In occasione del “giubileo dei carcerati”, il Papa ha suggerito ai governanti un provvedimento di clemenza in favore dei detenuti che se lo meritino. Una espressione, direi, piuttosto generica e probabilmente non riferita direttamente al caso italiano. Che cosa intendo per “caso italiano”? Sulla carta, la legge sull’ordinamento carcerario, proposta nel 1975 dal deputato cattolico (ma non democristiano) Gozzini è una delle più avanzate del mondo. Si può dividere in due parti. La prima riguarda la vita dei detenuti e spiega molto bene come debbano essere garantiti i loro diritti, la loro dignità e quella che si usa chiamare la loro rieducazione, attraverso il lavoro, lo studio, il reinserimento nella vita sociale.

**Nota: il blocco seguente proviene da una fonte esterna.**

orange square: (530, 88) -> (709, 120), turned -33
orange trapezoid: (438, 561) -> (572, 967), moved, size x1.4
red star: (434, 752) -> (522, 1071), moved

La seconda parte riguarda i meccanismi premiali, ossia i progressivi sconti di pena e benefici vari (permessi premio, ammissione a misure alternative alla detenzione, eccetera) per i detenuti che si mostrano ben orientati sulla strada del reinserimento. Sia nella prima che nella seconda parte la legge è ispirata ai princìpi umanitari, e in linea con il precetto costituzionale per cui la pena deve tendere alla rieducazione del reo. Benissimo. Ma c’è un problema. In concreto, la legge Gozzini è applicata puntualmente (secondo alcuni sin troppo) nella sua seconda parte, quella degli sconti di pena; tanto che per le condanne sino a tre-quattro anni in pratica non si sconta neanche un giorno e per le altre la durata effettiva si riduce circa alla metà.

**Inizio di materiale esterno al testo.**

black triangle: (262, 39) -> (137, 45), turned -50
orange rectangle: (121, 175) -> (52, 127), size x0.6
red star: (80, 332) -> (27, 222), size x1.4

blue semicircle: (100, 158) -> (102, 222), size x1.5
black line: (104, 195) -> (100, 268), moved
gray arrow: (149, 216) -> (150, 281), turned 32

Senza contare che già in partenza le sentenze di condanna – quando ci si arriva – sono assai blande. La prima parte, quella che riguarda le condizioni di vita del detenuto e i suoi diritti, è un cimitero di promesse non mantenute, a cominciare dalla piaga del sovraffollamento delle celle; il che fra l’altro non è un buon modo per insegnare il valore della legalità. Il fatto è che concedere uno sconto di pena non costa nulla; garantire una vita dignitosa a chi sta dentro costa tanto. Così ci si scontra con l’eterno problema italiano del deficit, del debito pubblico, dei mille doveri dello stato sociale e delle risorse che non bastano mai. Ma rinunciare a punire i delitti perché non si hanno i soldi per farlo non è una soluzione.